The myths surrounding Mutual funds myths surrounding Mutual funds
finance 66Jul

You need a lot of money to invest in mutual funds.

Investing is a form of saving which is meant to provide an individual to earn returns on the same and create wealth over a long horizon. Mutual funds is one such investment product. One myth that surrounds mutual funds is that individuals need a large sum of funds/ money to invest in any mutual funds. Obviously this is not true. Any individual can start investing money in a mutual fund with investment of as low as Rs. 500. So even if any investor starts with such a low amount, the disciplined saving and power of compounding will create a very good investment portfolio over a period of time.

We do not understand the stock market so avoid mutual funds

Investors are worried about not having enough knowledge about the stock market to make an informed decision to invest in mutual funds. In fact,mutual funds are meant for investors who do not follow the stock market regularly. Also apart from equity, mutual funds have many different debt funds. So ideally any investor who does not want equity exposure can look at various debt schemes offered by mutual funds.
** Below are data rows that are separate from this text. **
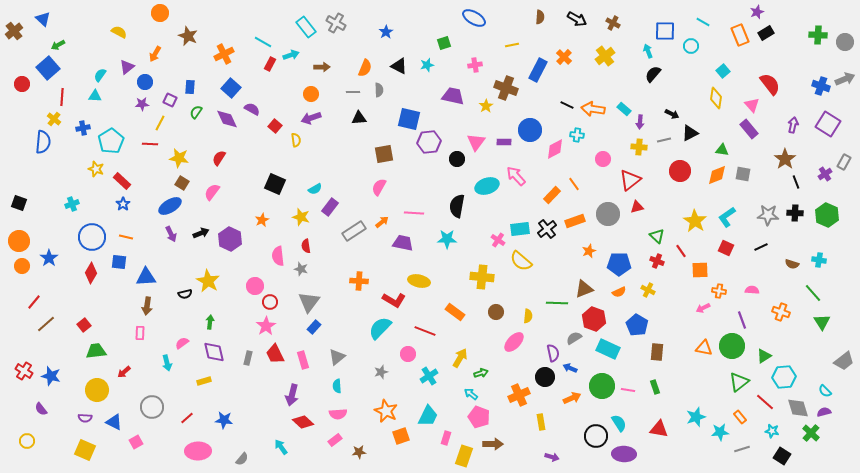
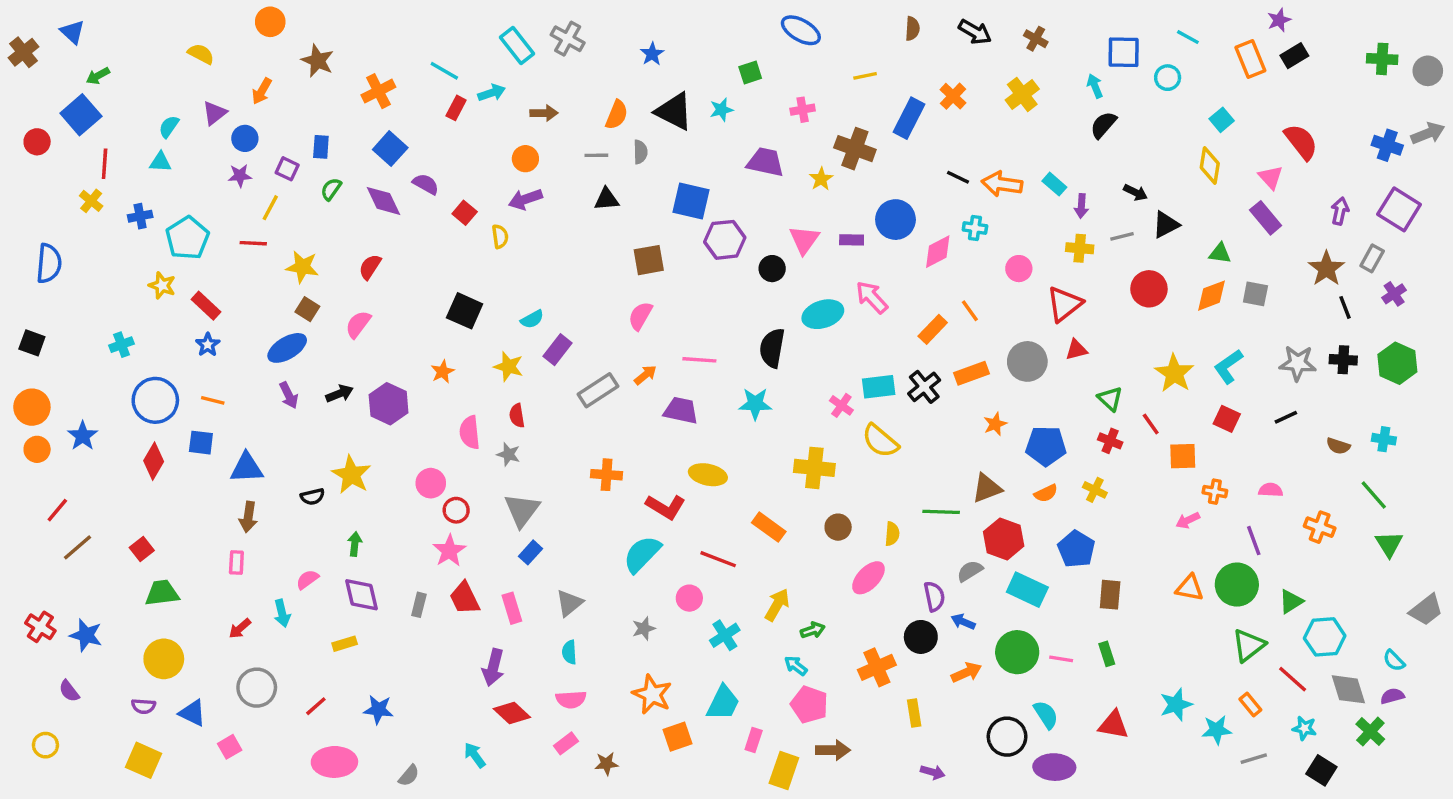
black triangle: (399, 66) -> (674, 111), size x1.4
blue semicircle: (43, 142) -> (49, 263), moved
gray rectangle: (844, 162) -> (1372, 258), moved
red arrow: (124, 372) -> (240, 628), moved

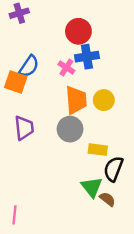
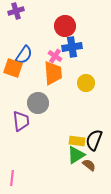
orange trapezoid: (76, 100) -> (53, 73), moved
purple trapezoid: (24, 128) -> (21, 121), moved
gray circle: (70, 129) -> (38, 103), moved
yellow rectangle: (98, 150) -> (77, 141), moved
green triangle: (92, 187) -> (76, 155), turned 36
Mutual funds do not generate returns

As mentioned in the previous paragraph, performance of any equity mutual funds scheme will be in correlation with the overall equity market. So obviously there is risk attached to your investment. However if we look at historical data, it is observed that a disciplined investor with a 5-7 year investment horizon has seen decent returns on investments. It is very important for investors to know their horizon and goal when they make an investment in mutual funds.

The top rated funds will always guarantee the best returns

All mutual funds investments are subject to market risk. Always remember this disclaimer. So there are no guaranteed returns ever in any mutual fund – be it equity or debt.

Demat account is necessary to invest in mutual funds

The fact is that you do not need a demat account to invest in mutual funds, However it is up to investors to decide their mode of holding of their mutual fund investment. Investors can always seek the assistance of a financial planner before investing into mutual funds.

Mutual funds that have a low NAV are good

Mutual funds that have a low NAV does not always mean that they are a good buy, the NAV does not present the picture of how the fund is performing, and on the other hand if the NAV of a fund is high, this too does not indicate that the fund is performing well or will continue to do so.

Investing in mutual funds identical to investing in the stock market.

Although the equity mutual fund scheme is likely to correlate the overall equity market, investors can avoid the volatility of one single stock by participating in a basket of stocks (through a mutual fund).So the underlying asset class is the same, the returns of any mutual fund scheme not necessary identical to returns of overall stock market or any one particular stock.

Investing in mutual funds is a hassle

Investing in mutual funds is thought to be troublesome, the process entails us handing over our original documents for KYC, also while we chose a fund to invest in we would have a number of documents to sign which makes the process a hassle. Since everything has now moved online and all you would need to do is receive a link from your mutual fund broker or fund house. To complete the online KYC process we would need to take a photo with your documents,select a mutual fund you would want to invest in and payments for the same will be made directly online.

Thank you for your patient reading!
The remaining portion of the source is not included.